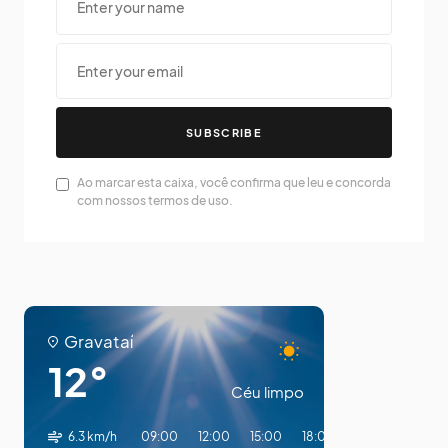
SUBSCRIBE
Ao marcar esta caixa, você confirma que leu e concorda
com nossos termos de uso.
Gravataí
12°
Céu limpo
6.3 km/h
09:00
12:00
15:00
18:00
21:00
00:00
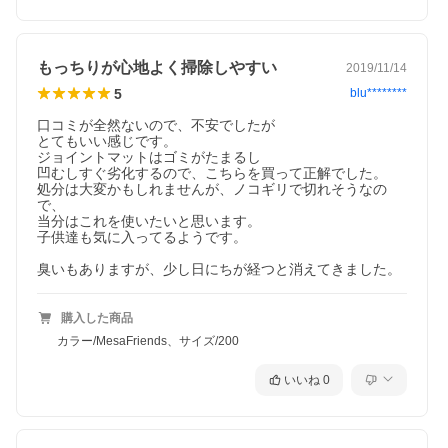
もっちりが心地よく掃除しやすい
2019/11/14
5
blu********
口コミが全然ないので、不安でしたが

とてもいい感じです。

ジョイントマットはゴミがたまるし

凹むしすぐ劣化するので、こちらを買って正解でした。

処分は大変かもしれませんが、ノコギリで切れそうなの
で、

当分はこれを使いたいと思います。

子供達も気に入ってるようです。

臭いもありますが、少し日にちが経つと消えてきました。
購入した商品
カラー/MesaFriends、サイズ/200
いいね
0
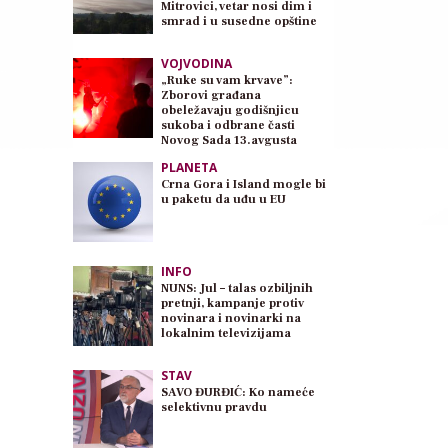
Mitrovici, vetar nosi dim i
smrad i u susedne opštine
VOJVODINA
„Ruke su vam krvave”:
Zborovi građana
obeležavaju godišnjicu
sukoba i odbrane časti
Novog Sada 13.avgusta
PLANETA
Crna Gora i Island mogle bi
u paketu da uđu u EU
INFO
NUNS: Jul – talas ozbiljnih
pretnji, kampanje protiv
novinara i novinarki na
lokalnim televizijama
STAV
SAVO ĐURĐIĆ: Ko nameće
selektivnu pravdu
---
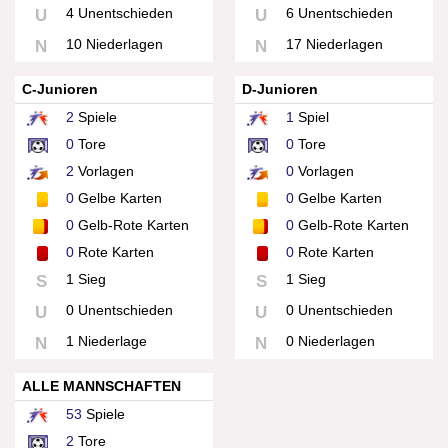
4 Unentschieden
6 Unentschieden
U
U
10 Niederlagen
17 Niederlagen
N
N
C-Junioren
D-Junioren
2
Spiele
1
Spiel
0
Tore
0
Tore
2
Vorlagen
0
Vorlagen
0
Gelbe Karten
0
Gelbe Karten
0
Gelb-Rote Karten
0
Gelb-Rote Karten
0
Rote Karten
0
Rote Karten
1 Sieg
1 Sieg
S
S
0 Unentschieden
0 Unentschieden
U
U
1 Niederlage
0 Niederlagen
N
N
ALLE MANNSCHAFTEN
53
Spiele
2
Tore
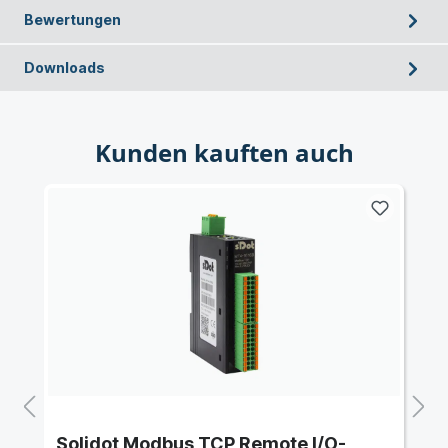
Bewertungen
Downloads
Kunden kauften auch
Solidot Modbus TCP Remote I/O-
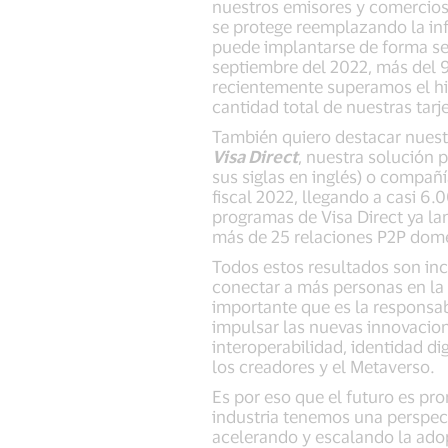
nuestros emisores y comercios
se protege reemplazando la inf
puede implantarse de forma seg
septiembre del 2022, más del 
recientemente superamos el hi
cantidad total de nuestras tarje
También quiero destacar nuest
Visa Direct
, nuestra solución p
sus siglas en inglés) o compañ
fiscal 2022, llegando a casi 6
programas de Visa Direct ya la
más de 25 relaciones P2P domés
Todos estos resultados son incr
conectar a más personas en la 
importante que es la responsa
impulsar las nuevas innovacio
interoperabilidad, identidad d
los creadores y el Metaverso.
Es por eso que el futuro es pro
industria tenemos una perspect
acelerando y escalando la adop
---
--- TASK REQUIREMENTS ---
What lines of the material above hold the string "Visa"? Please copy them.

--- YOUR SOLUTION ---
Visa Direct
programas de Visa Direct ya la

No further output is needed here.